Testing Specific Gravity
Specific gravity tells you the ratio of solids to water in your slip. It’s the single most important quality measurement. Most clay-based casting slips work best at a specific gravity of around 1.75 to 1.80. Beginners should target 1.75, which gives a more forgiving margin of error.
To measure it, you can use a hydrometer designed for ceramic slips, or simply weigh a known volume of slip and divide by the weight of the same volume of water. For example, if 100 milliliters of water weighs 100 grams and 100 milliliters of your slip weighs 175 grams, your specific gravity is 1.75.

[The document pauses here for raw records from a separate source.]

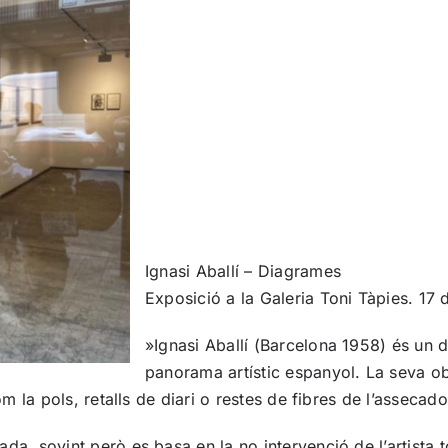
Ignasi Aballí – Diagrames
Exposició a la
Galeria Toni Tàpies
. 17
»Ignasi Aballí (Barcelona 1958) és un d
panorama artístic espanyol. La seva obra
om la pols, retalls de diari o restes de fibres de l’assecad
, sovint però es basa en la no intervenció de l’artista tot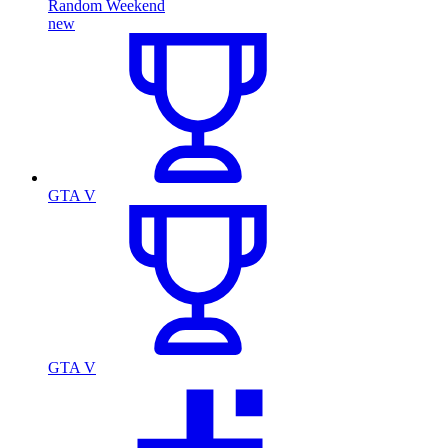
Random Weekend
new
GTA V
GTA V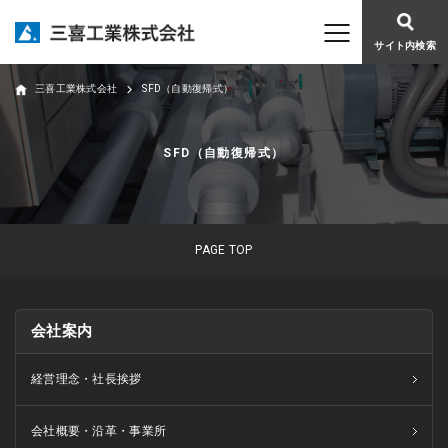
サイト内検索
三喜工業株式会社
SFD（自動復帰式）
SFD（自動復帰式）
PAGE TOP
会社案内
経営理念・社長挨拶
会社概要・沿革・事業所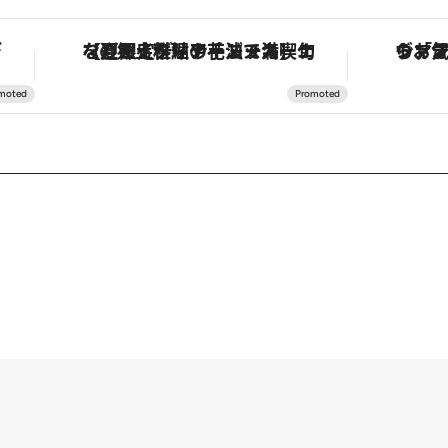
！
ヴァシュロン・コンスタンタン「オーヴァーシーズ・オートマティック」。旅愛好家のお気に入りコレクションから、ジェンダーレスな新作が登場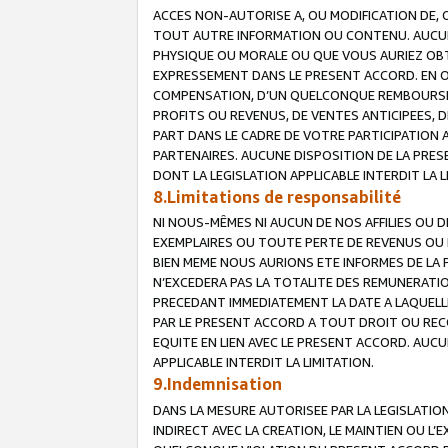
ACCES NON-AUTORISE A, OU MODIFICATION DE, 
TOUT AUTRE INFORMATION OU CONTENU. AUCUN
PHYSIQUE OU MORALE OU QUE VOUS AURIEZ OBT
EXPRESSEMENT DANS LE PRESENT ACCORD. EN 
COMPENSATION, D’UN QUELCONQUE REMBOURSE
PROFITS OU REVENUS, DE VENTES ANTICIPEES, 
PART DANS LE CADRE DE VOTRE PARTICIPATION
PARTENAIRES. AUCUNE DISPOSITION DE LA PRES
DONT LA LEGISLATION APPLICABLE INTERDIT LA L
8.Limitations de responsabilité
NI NOUS-MÊMES NI AUCUN DE NOS AFFILIES OU
EXEMPLAIRES OU TOUTE PERTE DE REVENUS OU 
BIEN MEME NOUS AURIONS ETE INFORMES DE LA 
N’EXCEDERA PAS LA TOTALITE DES REMUNERATI
PRECEDANT IMMEDIATEMENT LA DATE A LAQUELLE
PAR LE PRESENT ACCORD A TOUT DROIT OU REC
EQUITE EN LIEN AVEC LE PRESENT ACCORD. AUC
APPLICABLE INTERDIT LA LIMITATION.
9.Indemnisation
DANS LA MESURE AUTORISEE PAR LA LEGISLATI
INDIRECT AVEC LA CREATION, LE MAINTIEN OU L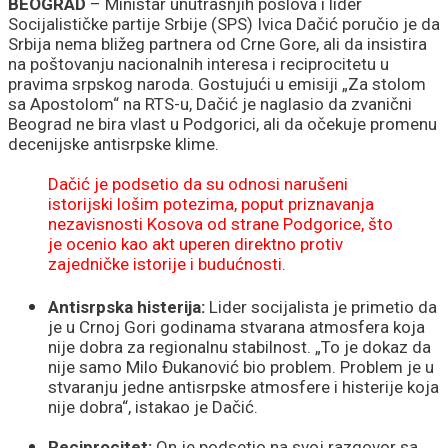
BEOGRAD
– Ministar unutrašnjih poslova i lider
Socijalističke partije Srbije (SPS) Ivica Dačić poručio je da
Srbija nema bližeg partnera od Crne Gore, ali da insistira
na poštovanju nacionalnih interesa i reciprocitetu u
pravima srpskog naroda. Gostujući u emisiji „Za stolom
sa Apostolom“ na RTS-u, Dačić je naglasio da zvanični
Beograd ne bira vlast u Podgorici, ali da očekuje promenu
decenijske antisrpske klime.
Dačić je podsetio da su odnosi narušeni
istorijski lošim potezima, poput priznavanja
nezavisnosti Kosova od strane Podgorice, što
je ocenio kao akt uperen direktno protiv
zajedničke istorije i budućnosti.
Antisrpska histerija:
Lider socijalista je primetio da
je u Crnoj Gori godinama stvarana atmosfera koja
nije dobra za regionalnu stabilnost. „To je dokaz da
nije samo Milo Đukanović bio problem. Problem je u
stvaranju jedne antisrpske atmosfere i histerije koja
nije dobra“, istakao je Dačić.
Reciprocitet:
On je podsetio na svoj razgovor sa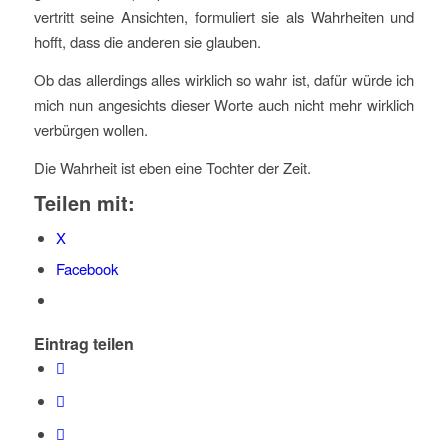
vertritt seine Ansichten, formuliert sie als Wahrheiten und
hofft, dass die anderen sie glauben.
Ob das allerdings alles wirklich so wahr ist, dafür würde ich
mich nun angesichts dieser Worte auch nicht mehr wirklich
verbürgen wollen.
Die Wahrheit ist eben eine Tochter der Zeit.
Teilen mit:
X
Facebook
Eintrag teilen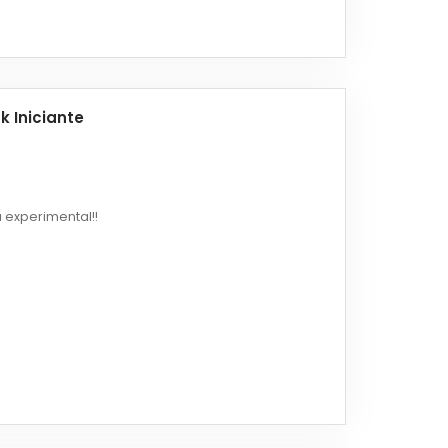
k Iniciante
 experimental!!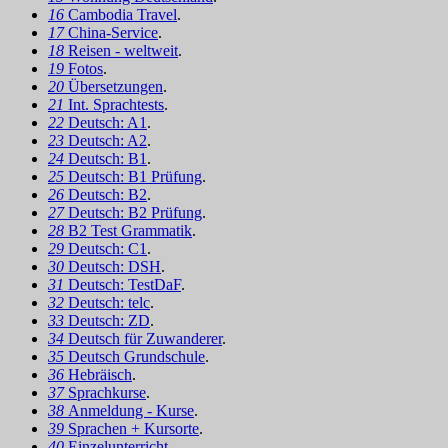
16
Cambodia Travel
.
17
China-Service
.
18
Reisen - weltweit
.
19
Fotos
.
20
Übersetzungen
.
21
Int. Sprachtests
.
22
Deutsch: A1
.
23
Deutsch: A2
.
24
Deutsch: B1
.
25
Deutsch: B1 Prüfung
.
26
Deutsch: B2
.
27
Deutsch: B2 Prüfung
.
28
B2 Test Grammatik
.
29
Deutsch: C1
.
30
Deutsch: DSH
.
31
Deutsch: TestDaF
.
32
Deutsch: telc
.
33
Deutsch: ZD
.
34
Deutsch für Zuwanderer
.
35
Deutsch Grundschule
.
36
Hebräisch
.
37
Sprachkurse
.
38
Anmeldung - Kurse
.
39
Sprachen + Kursorte
.
40
Einzelunterricht
.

If your specific gravity is too low, the slip has too much water and will cast slowly with weak walls. If it’s too high, the slip may be too thick to pour cleanly into detailed molds. Getting this number right before you start casting saves a lot of frustration.
How to Adjust Problem Slip
The most common mistake is adding too much deflocculant. There’s a sweet spot: too little and the slip is thick and sluggish, too much and it actually reverses, becoming thick and gel-like again. This over-deflocculated state is difficult to fix. If you suspect you’ve gone past the optimum, you can try adding a tiny amount of vinegar or Epsom salt (a flocculant) to pull the chemistry back, but prevention is far easier than correction. Always add deflocculant in small increments.
If your slip is casting too thin and pieces aren’t releasing from the mold properly, try adding about 0.5% bentonite. This makes the slip slightly stickier, slowing down both casting time and release time, which often solves release problems. When draining excess slip from a mold, hold it nearly horizontal rather than flipping it upside down quickly. This prevents suction from pulling the still-soft cast away from the mold wall.
Pinholes in finished pieces usually come from air trapped in the slip. Screen and stir your slip gently before each use, and let freshly mixed batches rest overnight. Cracks during drying often point to uneven wall thickness or drafts. Cast in a consistent environment and rotate molds occasionally for even absorption.
Casting With Your Slip
Pour the slip steadily into your plaster mold, filling it completely. The plaster immediately starts drawing water from the slip, building a layer of firm clay against the mold wall. For most pieces, a wall thickness of 5 to 10 millimeters works well, which typically takes 10 to 15 minutes depending on the mold’s absorbency and the slip’s specific gravity. Leaving the slip in longer produces thicker walls.
Once you’ve reached the wall thickness you want, carefully pour the excess slip back into your container. Tilt the mold slowly and let it drain completely, then leave it inverted at an angle so the last bit of liquid runs out. The cast piece will continue to firm up and shrink slightly, eventually pulling away from the mold walls on its own. At that point you can gently remove it, clean up seam lines, and let it dry evenly before firing.
Between pours, stir your slip gently to keep it homogeneous. Casting slip is reusable: just pour the excess back in. Over time, the slip will thicken as it loses water to the molds. You can add small amounts of water and deflocculant to bring it back to the correct specific gravity, but always re-test rather than guessing.